PROBLEM DESCRIPTION
From the entries below, output the line with "5 Bridle Ln, London, W1F" and each following line up to and including the line with "protecting Ukraine’s digital infrastructure.", exactly as written.

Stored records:
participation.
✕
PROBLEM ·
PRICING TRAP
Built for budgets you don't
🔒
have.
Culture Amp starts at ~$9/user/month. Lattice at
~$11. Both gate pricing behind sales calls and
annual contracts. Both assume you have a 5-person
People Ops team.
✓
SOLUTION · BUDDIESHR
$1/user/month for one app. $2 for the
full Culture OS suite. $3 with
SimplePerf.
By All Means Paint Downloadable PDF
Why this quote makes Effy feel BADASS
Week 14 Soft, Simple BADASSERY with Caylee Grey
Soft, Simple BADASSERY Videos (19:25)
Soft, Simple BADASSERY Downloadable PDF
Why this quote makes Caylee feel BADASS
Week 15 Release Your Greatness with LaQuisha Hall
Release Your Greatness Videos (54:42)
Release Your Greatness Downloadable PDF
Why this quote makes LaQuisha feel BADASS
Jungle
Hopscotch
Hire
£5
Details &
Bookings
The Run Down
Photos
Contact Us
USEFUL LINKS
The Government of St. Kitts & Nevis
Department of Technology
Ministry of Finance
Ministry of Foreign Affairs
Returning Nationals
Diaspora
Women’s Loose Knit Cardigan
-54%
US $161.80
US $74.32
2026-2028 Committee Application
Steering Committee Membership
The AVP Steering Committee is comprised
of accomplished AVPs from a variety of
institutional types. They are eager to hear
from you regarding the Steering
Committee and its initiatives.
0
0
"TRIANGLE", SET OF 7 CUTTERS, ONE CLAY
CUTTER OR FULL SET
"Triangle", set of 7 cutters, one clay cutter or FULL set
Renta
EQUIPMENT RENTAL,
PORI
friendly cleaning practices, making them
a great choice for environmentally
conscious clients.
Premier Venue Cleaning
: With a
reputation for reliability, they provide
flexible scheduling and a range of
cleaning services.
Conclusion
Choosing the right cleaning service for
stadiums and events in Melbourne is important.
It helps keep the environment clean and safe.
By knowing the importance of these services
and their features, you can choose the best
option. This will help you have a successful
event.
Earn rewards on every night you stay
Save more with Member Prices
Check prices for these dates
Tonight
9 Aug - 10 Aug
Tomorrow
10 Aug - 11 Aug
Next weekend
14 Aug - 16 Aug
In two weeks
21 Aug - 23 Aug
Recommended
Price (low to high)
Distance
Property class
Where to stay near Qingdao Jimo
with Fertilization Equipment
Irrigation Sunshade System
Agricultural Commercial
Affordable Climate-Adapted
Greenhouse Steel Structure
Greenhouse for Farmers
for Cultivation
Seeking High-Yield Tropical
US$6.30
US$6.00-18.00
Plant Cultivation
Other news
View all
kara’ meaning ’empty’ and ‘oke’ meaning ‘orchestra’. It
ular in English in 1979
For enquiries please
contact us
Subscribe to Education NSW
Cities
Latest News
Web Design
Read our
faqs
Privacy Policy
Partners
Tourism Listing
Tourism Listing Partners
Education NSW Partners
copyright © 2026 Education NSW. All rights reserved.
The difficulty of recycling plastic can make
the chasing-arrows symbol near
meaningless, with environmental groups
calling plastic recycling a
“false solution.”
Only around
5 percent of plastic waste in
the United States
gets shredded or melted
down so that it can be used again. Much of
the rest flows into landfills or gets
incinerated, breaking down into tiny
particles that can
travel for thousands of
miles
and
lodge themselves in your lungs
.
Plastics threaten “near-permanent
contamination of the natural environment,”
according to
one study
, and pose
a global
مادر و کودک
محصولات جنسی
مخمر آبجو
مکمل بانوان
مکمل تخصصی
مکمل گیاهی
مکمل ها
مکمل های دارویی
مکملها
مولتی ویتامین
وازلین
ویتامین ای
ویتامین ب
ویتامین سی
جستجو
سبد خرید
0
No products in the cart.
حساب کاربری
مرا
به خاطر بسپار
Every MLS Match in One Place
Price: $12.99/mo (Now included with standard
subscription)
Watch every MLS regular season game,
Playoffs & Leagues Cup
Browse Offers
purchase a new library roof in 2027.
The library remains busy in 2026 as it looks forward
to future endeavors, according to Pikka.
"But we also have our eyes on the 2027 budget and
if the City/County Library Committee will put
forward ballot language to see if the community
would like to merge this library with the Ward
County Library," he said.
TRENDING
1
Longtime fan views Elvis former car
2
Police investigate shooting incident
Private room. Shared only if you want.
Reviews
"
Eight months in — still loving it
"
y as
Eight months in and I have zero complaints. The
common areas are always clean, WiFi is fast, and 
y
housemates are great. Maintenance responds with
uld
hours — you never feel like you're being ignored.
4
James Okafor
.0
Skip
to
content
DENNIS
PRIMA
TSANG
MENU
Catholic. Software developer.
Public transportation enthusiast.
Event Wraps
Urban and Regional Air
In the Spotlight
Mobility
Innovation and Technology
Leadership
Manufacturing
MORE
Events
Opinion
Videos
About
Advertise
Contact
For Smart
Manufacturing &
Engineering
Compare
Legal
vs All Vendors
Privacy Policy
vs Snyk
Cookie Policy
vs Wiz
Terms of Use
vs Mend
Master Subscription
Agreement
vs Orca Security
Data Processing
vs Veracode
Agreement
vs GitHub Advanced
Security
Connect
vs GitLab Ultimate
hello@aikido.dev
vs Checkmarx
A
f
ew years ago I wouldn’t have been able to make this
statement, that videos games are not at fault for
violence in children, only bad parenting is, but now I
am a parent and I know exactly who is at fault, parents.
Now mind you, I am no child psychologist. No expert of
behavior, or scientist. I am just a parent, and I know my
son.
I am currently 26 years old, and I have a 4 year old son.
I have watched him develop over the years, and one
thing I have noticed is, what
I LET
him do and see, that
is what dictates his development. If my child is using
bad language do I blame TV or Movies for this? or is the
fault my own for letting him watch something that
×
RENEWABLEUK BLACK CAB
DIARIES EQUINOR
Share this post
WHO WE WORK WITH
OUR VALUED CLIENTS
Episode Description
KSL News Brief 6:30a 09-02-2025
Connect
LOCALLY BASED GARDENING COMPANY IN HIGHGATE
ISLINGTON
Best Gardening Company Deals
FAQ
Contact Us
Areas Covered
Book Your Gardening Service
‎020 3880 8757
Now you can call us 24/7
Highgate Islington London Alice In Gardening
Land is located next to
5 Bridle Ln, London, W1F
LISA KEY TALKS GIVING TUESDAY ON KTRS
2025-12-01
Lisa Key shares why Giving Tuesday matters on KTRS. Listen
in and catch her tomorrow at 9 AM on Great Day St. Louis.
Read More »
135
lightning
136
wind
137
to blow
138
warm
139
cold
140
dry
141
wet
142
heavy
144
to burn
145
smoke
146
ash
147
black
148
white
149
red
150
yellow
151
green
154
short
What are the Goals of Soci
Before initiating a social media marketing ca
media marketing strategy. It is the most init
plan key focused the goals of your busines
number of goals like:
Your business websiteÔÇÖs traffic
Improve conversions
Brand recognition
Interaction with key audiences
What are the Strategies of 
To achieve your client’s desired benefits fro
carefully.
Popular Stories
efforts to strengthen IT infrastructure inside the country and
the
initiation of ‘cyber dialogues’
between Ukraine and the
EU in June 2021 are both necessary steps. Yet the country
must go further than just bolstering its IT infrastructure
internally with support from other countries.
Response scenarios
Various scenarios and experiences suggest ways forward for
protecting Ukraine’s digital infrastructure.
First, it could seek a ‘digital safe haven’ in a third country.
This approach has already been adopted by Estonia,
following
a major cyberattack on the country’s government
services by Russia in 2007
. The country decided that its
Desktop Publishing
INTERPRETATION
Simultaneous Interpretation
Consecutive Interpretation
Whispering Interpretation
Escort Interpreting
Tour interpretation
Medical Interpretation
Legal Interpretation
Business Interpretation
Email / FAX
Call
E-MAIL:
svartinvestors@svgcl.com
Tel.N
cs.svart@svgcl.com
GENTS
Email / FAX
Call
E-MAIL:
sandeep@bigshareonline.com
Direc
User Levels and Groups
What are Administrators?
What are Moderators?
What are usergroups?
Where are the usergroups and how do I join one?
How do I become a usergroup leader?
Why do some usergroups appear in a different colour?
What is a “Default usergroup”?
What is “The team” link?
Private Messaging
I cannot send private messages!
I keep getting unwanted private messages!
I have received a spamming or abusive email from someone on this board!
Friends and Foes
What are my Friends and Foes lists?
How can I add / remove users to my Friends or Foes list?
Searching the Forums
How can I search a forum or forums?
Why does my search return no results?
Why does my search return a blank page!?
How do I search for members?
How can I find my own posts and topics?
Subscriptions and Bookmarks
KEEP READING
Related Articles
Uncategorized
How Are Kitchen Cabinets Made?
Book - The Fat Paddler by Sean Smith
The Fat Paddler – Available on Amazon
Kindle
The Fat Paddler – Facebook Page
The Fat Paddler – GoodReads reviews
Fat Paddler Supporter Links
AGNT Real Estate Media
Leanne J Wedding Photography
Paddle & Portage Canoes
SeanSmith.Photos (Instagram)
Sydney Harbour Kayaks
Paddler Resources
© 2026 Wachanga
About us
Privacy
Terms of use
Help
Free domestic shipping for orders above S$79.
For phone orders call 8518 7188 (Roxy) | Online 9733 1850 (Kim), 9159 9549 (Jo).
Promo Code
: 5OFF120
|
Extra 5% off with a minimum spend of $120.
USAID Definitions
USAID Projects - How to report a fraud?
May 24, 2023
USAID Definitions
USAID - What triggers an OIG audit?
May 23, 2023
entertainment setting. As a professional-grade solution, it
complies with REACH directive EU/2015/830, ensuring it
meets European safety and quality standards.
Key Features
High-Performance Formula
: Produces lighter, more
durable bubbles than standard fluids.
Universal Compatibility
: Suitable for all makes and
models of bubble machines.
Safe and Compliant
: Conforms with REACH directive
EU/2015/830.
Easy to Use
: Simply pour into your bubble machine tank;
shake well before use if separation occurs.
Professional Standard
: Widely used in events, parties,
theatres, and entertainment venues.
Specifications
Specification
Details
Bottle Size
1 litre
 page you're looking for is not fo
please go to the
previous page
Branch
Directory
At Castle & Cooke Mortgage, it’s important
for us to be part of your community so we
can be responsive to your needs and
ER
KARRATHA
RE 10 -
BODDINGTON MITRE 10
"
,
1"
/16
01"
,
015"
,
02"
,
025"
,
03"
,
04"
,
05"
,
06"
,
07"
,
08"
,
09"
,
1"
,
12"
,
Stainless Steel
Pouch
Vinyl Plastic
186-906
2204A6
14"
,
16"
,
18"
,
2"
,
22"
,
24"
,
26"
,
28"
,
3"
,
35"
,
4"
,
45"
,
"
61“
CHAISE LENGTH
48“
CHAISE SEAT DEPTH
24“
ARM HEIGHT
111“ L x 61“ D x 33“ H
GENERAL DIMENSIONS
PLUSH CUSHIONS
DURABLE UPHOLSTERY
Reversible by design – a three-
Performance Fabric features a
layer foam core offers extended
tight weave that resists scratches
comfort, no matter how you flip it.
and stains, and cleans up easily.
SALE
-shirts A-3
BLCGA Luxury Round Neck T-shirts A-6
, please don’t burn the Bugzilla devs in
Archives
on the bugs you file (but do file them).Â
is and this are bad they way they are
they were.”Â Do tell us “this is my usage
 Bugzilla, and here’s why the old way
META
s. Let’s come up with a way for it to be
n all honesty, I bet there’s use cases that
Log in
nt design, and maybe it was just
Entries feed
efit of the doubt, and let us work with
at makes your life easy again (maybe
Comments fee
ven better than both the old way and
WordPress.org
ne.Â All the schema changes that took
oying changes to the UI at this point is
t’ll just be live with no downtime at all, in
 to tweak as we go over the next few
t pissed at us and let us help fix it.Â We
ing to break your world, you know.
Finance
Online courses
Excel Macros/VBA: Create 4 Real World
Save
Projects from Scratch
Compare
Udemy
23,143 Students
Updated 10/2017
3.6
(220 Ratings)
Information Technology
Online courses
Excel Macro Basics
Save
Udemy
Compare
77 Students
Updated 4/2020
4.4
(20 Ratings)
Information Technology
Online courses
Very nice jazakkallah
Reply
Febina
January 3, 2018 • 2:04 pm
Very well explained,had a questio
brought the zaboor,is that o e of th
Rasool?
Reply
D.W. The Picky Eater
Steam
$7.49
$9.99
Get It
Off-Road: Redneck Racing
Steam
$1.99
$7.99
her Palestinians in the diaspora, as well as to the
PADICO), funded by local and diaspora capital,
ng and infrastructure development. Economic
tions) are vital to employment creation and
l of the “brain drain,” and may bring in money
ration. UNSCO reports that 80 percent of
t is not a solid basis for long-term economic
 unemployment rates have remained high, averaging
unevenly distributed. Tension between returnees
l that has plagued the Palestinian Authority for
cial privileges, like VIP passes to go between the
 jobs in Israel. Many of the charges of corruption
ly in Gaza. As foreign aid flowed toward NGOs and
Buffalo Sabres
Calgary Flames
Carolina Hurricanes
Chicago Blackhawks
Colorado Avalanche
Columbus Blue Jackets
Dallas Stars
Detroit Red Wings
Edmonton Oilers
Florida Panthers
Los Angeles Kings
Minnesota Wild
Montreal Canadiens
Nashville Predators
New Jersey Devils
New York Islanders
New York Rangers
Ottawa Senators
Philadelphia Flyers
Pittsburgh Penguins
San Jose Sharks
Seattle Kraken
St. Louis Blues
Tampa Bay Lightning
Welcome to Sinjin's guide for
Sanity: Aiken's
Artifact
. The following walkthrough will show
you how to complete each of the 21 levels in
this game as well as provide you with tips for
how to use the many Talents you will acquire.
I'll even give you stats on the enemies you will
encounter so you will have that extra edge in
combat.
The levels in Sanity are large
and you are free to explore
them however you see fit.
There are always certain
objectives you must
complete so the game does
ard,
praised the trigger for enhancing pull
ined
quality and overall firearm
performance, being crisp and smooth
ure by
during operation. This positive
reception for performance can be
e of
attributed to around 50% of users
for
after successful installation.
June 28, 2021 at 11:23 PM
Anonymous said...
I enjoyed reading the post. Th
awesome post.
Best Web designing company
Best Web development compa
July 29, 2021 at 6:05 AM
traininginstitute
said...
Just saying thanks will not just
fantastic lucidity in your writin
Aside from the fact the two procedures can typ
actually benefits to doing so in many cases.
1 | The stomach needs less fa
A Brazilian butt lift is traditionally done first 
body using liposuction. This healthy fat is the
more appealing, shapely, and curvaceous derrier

RESULT
5 Bridle Ln, London, W1F
LISA KEY TALKS GIVING TUESDAY ON KTRS
2025-12-01
Lisa Key shares why Giving Tuesday matters on KTRS. Listen
in and catch her tomorrow at 9 AM on Great Day St. Louis.
Read More »
135
lightning
136
wind
137
to blow
138
warm
139
cold
140
dry
141
wet
142
heavy
144
to burn
145
smoke
146
ash
147
black
148
white
149
red
150
yellow
151
green
154
short
What are the Goals of Soci
Before initiating a social media marketing ca
media marketing strategy. It is the most init
plan key focused the goals of your busines
number of goals like:
Your business websiteÔÇÖs traffic
Improve conversions
Brand recognition
Interaction with key audiences
What are the Strategies of 
To achieve your client’s desired benefits fro
carefully.
Popular Stories
efforts to strengthen IT infrastructure inside the country and
the
initiation of ‘cyber dialogues’
between Ukraine and the
EU in June 2021 are both necessary steps. Yet the country
must go further than just bolstering its IT infrastructure
internally with support from other countries.
Response scenarios
Various scenarios and experiences suggest ways forward for
protecting Ukraine’s digital infrastructure.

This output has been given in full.